Pour Alain Leroy, Galéa aurait fait les frais d’une préférence de la CCIG pour Rangers. « Pour preuve, il n’y a eu aucun appel d’offres, aucune consultation avec d’autres entreprises (1), alors que les statuts et le règlement intérieur de la chambre n’ont pas été respectés. Les statuts prévoient qu’il doit y avoir une assemblée générale. Ce n’est pas une affaire banale de sortir une entreprise qui a un marché public de 4 millions d’euros par an. Il y a une volonté de nous nuire et de nous sortir du marché », juge la direction de Galéa.

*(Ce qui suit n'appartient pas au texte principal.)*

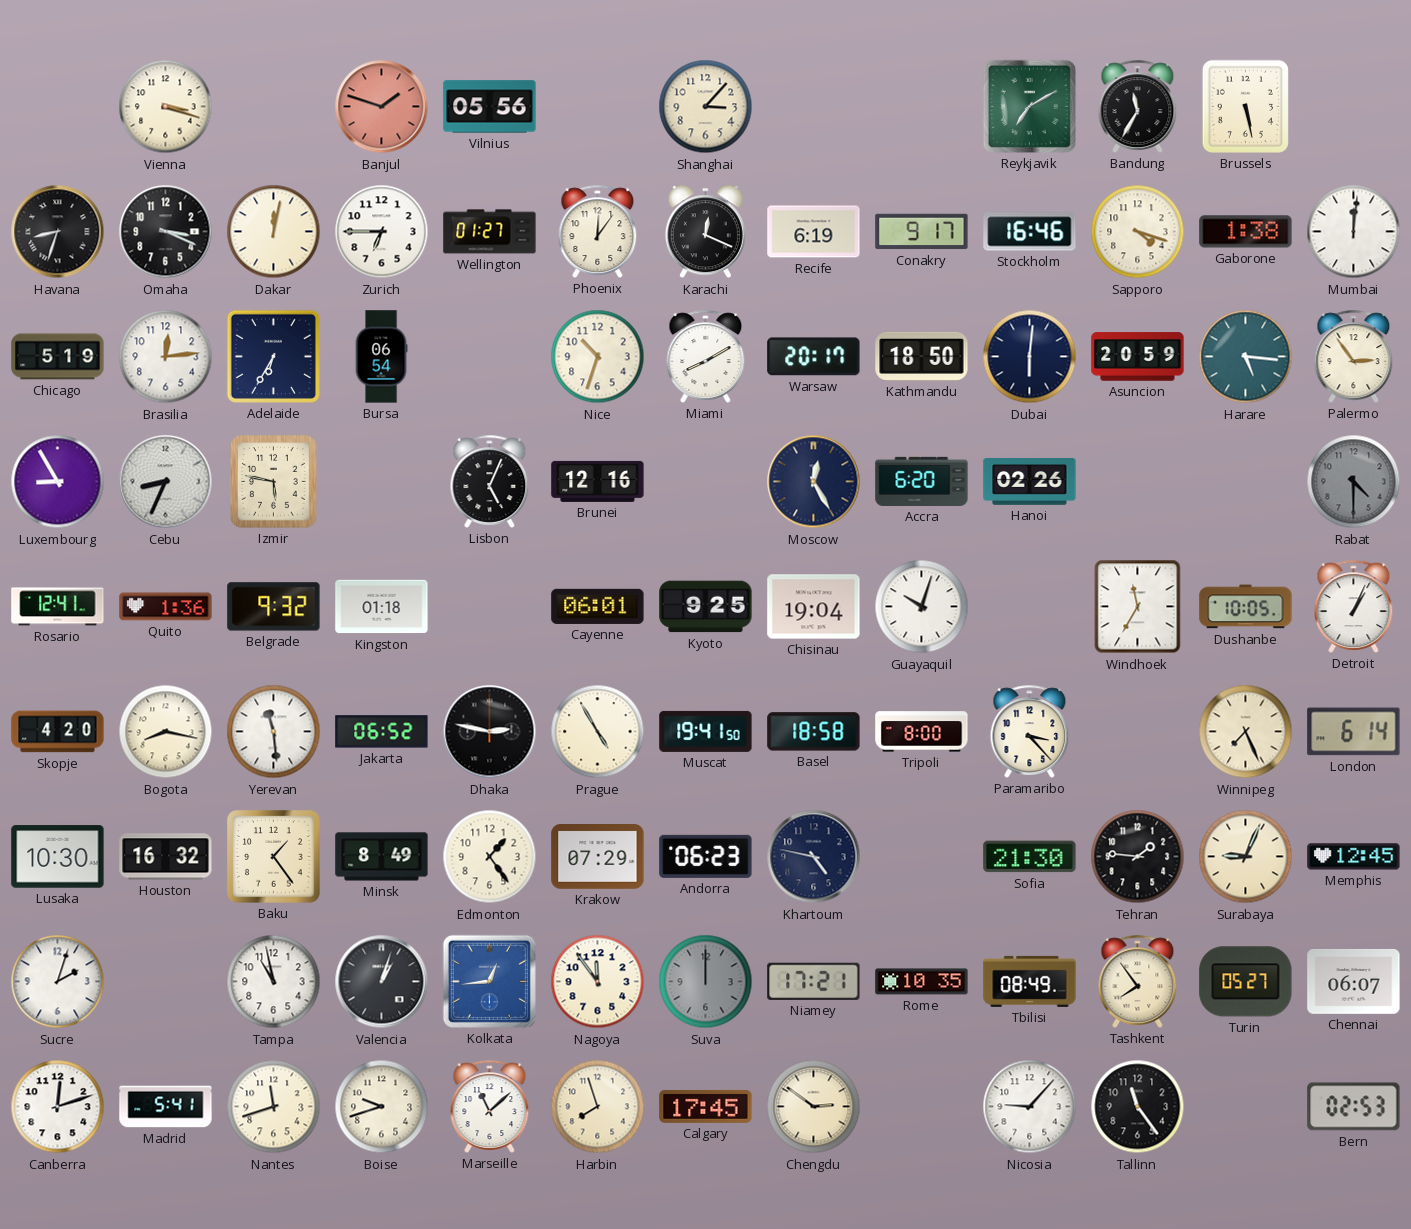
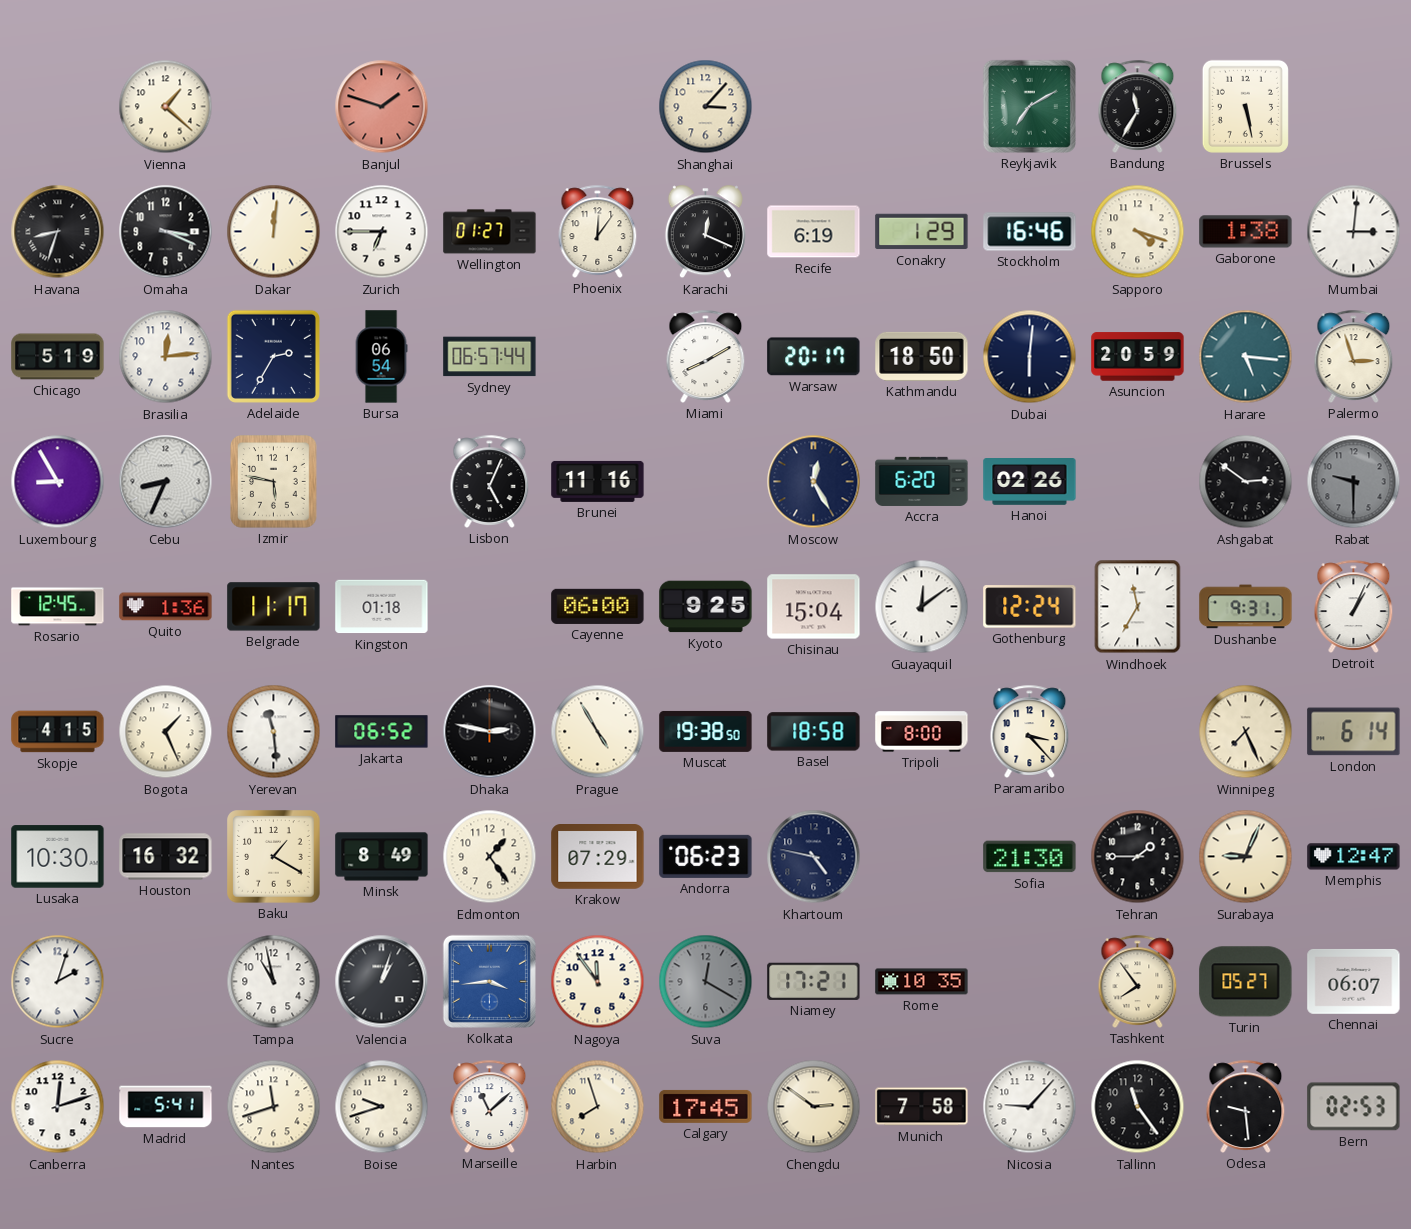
Vienna: 3:18 -> 1:22
Vilnius: 05:56 -> none
Dakar: 12:02 -> 12:01
Conakry: 9:17 -> 1:29
Mumbai: 12:01 -> 3:01
Adelaide: 6:35 -> 2:35
Sydney: none -> 06:57
Nice: 10:33 -> none
Palermo: 2:54 -> 2:57
Brunei: 12:16 -> 11:16
Ashgabat: none -> 2:51
Rabat: 4:30 -> 9:30
Rosario: 12:41 -> 12:45
Belgrade: 9:32 -> 11:17
Cayenne: 06:01 -> 06:00
Chisinau: 19:04 -> 15:04
Guayaquil: 10:03 -> 12:09
Gothenburg: none -> 12:24
Dushanbe: 10:05 -> 9:31
Skopje: 4:20 -> 4:15
Bogota: 8:17 -> 1:26
Muscat: 19:41 -> 19:38
Baku: 1:24 -> 1:20
Tehran: 1:46 -> 1:45
Memphis: 12:45 -> 12:47
Kolkata: 12:44 -> 3:44
Suva: 12:00 -> 12:20
Tbilisi: 08:49 -> none
Munich: none -> 7:58
Odesa: none -> 9:29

Quinze ans d’activité à l’aéroport

Sur le protocole de transition sociale, Gilles Lefebvre est formel : « Partout, il est écrit que la présidente a pris la décision. Nulle part il est indiqué qu’elle a soumis ses décisions à l’assemblée générale. La présidente et son directeur général gèrent les affaires courantes, mais la gestion d’un acte administratif relève de l’instance délibérante : l’assemblée générale, surtout si elle engage la responsabilité de l’institution. En tout état de cause, toutes ces décisions relèvent de l’assemblée générale », indique le directeur général.

La direction de Galéa rappelle qu’elle gère la sûreté depuis plus de quinze ans sur la plateforme sans aucun problème. « Être traité de cette manière sans se rappeler du travail accompli et des services rendus ne se justifiait en aucun cas car nous n’avons jamais failli à nos missions en délégation de service public ni n’avons floué ni volé qui que ce soit. Nous avons toujours servi dans la confiance et l’intérêt des missions qui nous ont été confiées tant pour la sûreté des vols que la quiétude des passagers et celle des usagers. »

Me Cyril Beulque se dit sidéré par la façon de faire du directeur de l’aéroport : « Je veux savoir comment une société qui doit 2 millions d’euros de cotisations à la CCGSS cotisations (patronales et salariales) postérieures au plan de transition sociale peut avoir cette attestation », s’interroge l’avocat.Pour la chambre de commerce, Rangers est en règle.

Bernard DORDONNE

  (1) La CCIG a signé un bon de commande de six mois avec Rangers, le temps de mener à bien la procédure d’appel d’offres.